Sunday, October 24, 2004

Do you believe in time travel?

If you think it’s all a crock of shit, chances are that you’ll hate this review. Just thought I’d say that before we get started.

I’ve been thinking of writing a combined review of the original Donnie Darko and the Director’s Cut ever since I watched the latter. And I was aware that, in writing a review, I’d need to be able to explain the film’s more… surreal aspects.

So I did a lot of thinking. And got a few passing headaches. Now, for all you confused people, I’ve written a description of the film’s own narrative from start to finish, to remind you of the important bits, and an explanation of the time–travel elements of the film. It opens in a new window because it’s large, but it’s on this site, don’t worry. It will ruin the film for you on so many levels if you haven’t yet seen it so spoiler warning! Click here for it.
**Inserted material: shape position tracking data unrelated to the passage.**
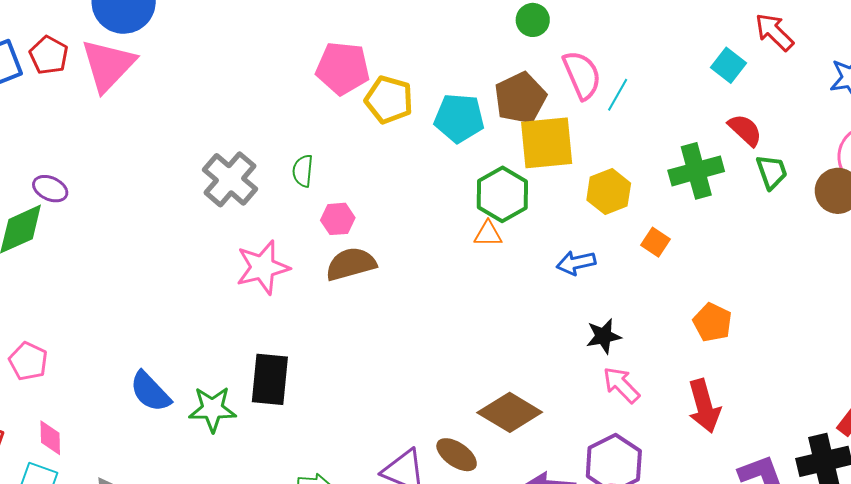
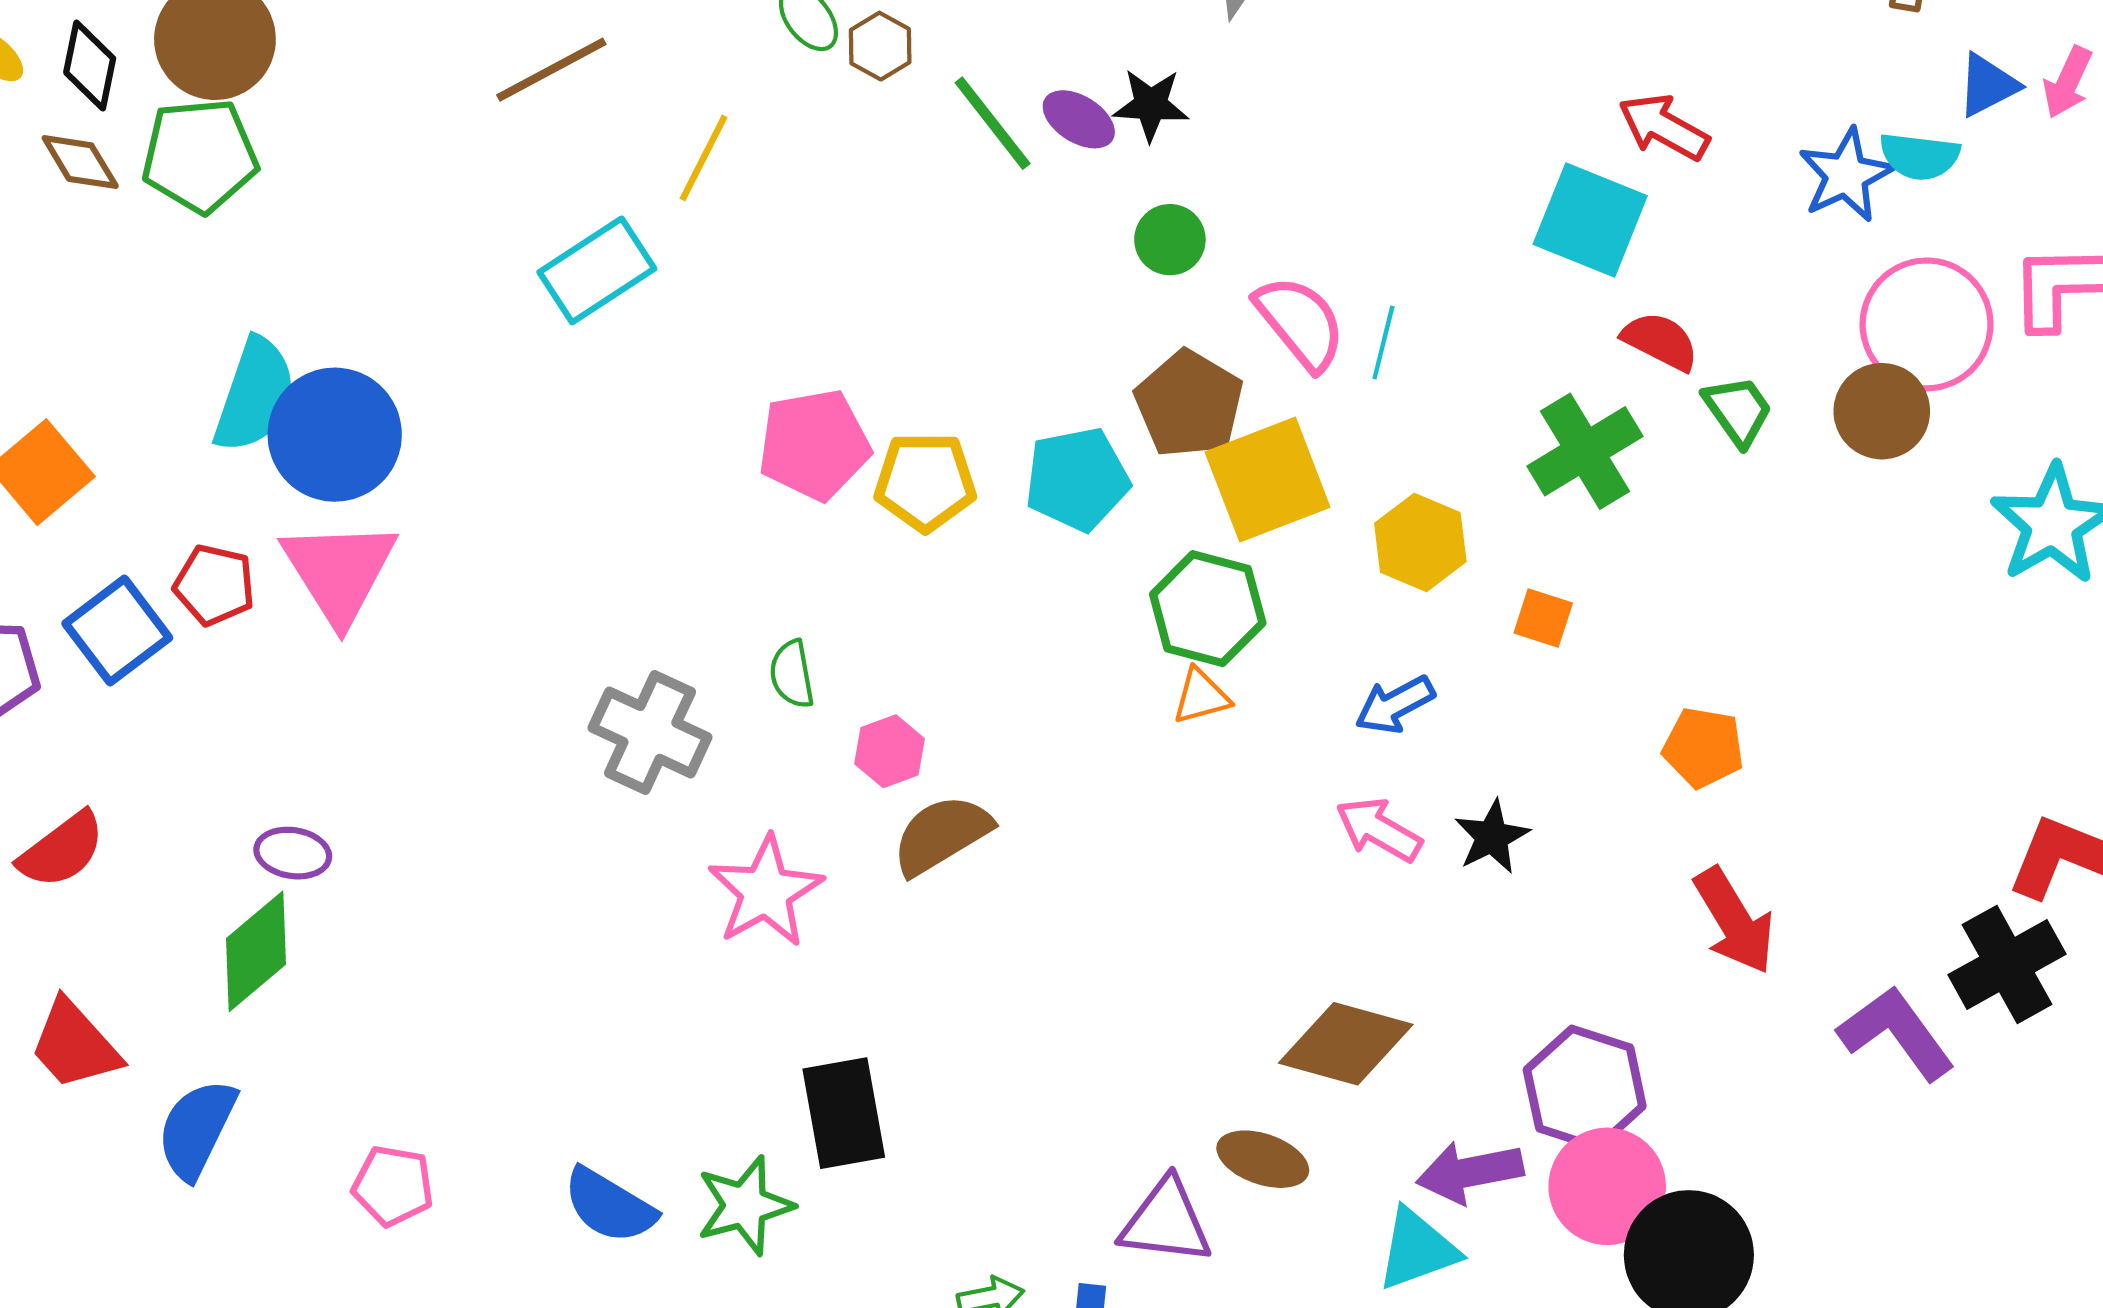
cyan square: (728, 65) -> (1590, 220), size x1.6
pink pentagon: (28, 361) -> (393, 1186), moved
pink arrow: (621, 385) -> (1379, 830), moved

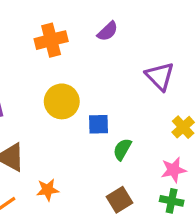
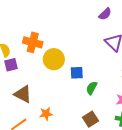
purple semicircle: (108, 31) -> (105, 14), moved
orange cross: (51, 40) -> (33, 42), moved, turned 30

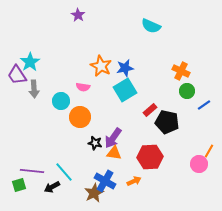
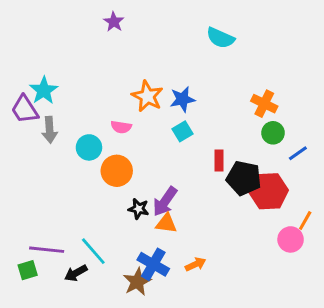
cyan square: (125, 90) -> (182, 131), size x0.6
red rectangle: (150, 110) -> (219, 161), turned -48
red hexagon: (150, 157) -> (269, 191), moved

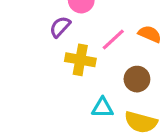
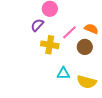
brown circle: (137, 79) -> (85, 47), moved

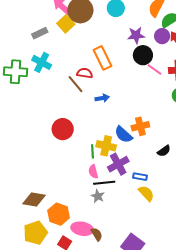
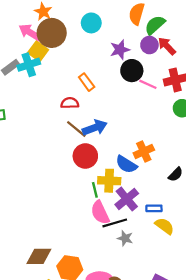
orange rectangle: (102, 58) -> (87, 82), size x0.7
cyan cross: (42, 62) -> (29, 65), moved, turned -36
brown line: (75, 84) -> (76, 129), moved
blue arrow: (102, 98) -> (95, 128), size x1.5
red circle: (63, 129) -> (85, 156), moved
pink semicircle: (93, 172) -> (100, 213), size x1.5
gray star: (98, 196) -> (125, 238), moved

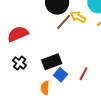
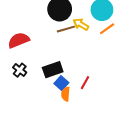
brown line: (64, 22) -> (66, 29), turned 30
orange semicircle: (45, 88) -> (66, 94), moved

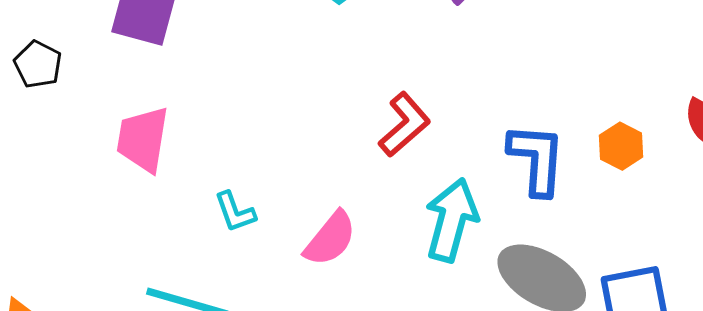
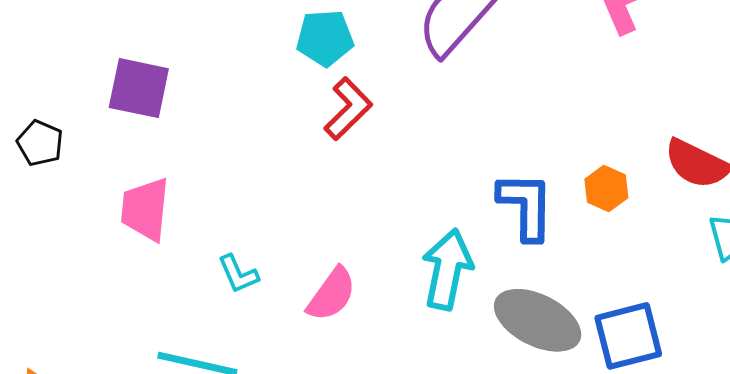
red L-shape: (405, 125) -> (348, 109), moved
The first thing to say about Donnie Darko is that its construction is of secondary importance to its sheer quality as a satisfying piece of film art. By art I don’t mean craft; by craft I don’t mean ingenuity. I mean characters, the resourcefulness of Jake Gyllenhaal, the steely sensitivity of Katharine Ross, the sardonic benevolence of Drew Barrymore.

The story is a paragon of ingenuity — although not in terms of the sinuous and infuriating plot. In a phase of cinema history where both Titanic and Schindler’s List, even though on very different ends of the artistic scale, are both pitched so that 100% understanding of the screened visuals and emotional content are expected by 100% of the audience, Donnie Darko deliberately pitches itself higher.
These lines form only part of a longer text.